■ WHAT IS EXPECTED:
Scan the entries and copy each line where the word "является" is present.

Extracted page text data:
::::::::
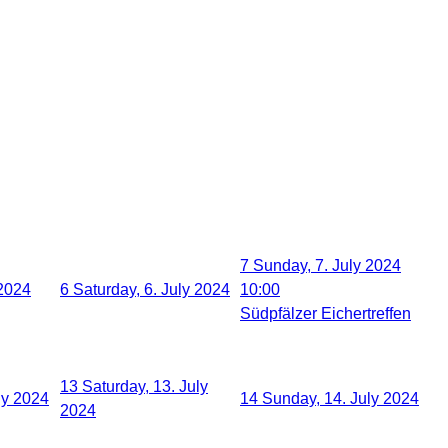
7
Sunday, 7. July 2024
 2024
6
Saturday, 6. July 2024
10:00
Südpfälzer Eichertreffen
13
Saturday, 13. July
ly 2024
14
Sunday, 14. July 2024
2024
::::::::
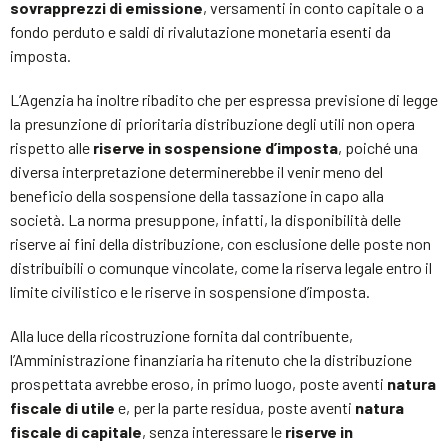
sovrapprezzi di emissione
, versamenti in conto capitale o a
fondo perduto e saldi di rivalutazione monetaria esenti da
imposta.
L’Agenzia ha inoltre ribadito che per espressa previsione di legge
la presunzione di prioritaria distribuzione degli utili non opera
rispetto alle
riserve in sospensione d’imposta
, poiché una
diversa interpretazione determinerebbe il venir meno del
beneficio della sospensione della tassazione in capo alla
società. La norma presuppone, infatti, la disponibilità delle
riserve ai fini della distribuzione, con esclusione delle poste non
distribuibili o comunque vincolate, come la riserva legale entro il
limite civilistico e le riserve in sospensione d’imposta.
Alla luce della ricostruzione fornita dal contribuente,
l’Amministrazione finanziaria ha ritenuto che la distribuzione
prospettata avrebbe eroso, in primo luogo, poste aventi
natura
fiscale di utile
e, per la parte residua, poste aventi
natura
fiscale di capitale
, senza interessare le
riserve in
::::::::
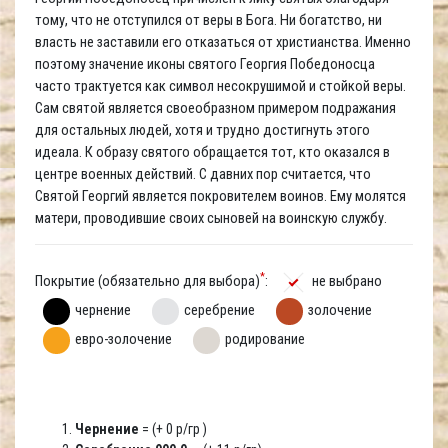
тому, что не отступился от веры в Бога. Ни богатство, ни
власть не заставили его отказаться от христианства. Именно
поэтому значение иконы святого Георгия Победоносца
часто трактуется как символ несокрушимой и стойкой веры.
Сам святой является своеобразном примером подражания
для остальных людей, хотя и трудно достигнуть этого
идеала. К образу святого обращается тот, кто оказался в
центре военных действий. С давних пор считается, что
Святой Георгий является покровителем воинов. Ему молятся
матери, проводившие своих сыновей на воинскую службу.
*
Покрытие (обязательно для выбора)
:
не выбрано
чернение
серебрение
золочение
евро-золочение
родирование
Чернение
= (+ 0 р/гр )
::::::::
■ ANSWER:
Сам святой является своеобразном примером подражания
Святой Георгий является покровителем воинов. Ему молятся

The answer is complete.